Records from a data source:
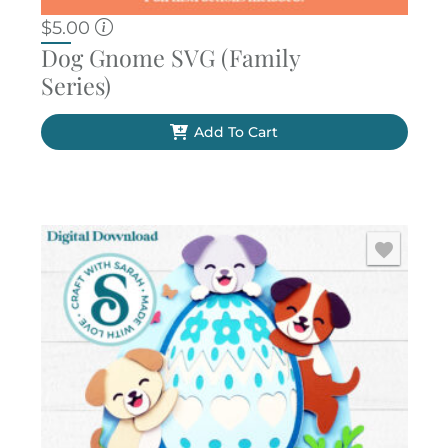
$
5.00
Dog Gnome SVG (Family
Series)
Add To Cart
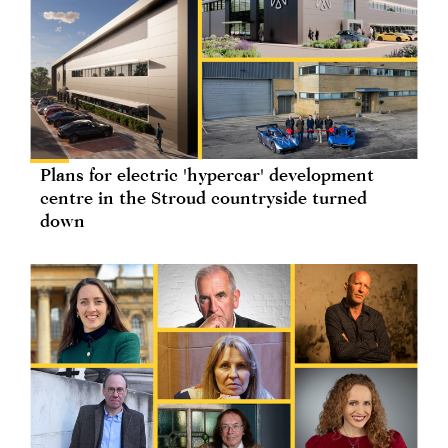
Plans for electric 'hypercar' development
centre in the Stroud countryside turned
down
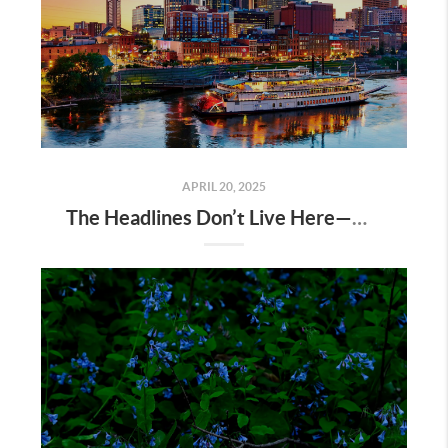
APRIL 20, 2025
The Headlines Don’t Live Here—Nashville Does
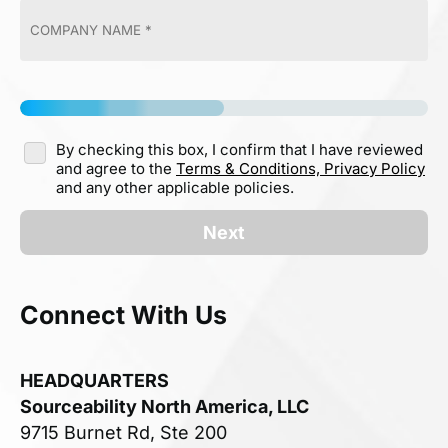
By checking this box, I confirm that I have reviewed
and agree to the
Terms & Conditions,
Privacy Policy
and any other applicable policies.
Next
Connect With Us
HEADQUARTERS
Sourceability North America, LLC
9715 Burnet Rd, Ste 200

• [ACTIVITY]: Begin with the line that contains "HEADQUARTERS" and quote each line after it exactly, stopping after the last line of the data.

• [FINAL ANSWER]:
HEADQUARTERS
Sourceability North America, LLC
9715 Burnet Rd, Ste 200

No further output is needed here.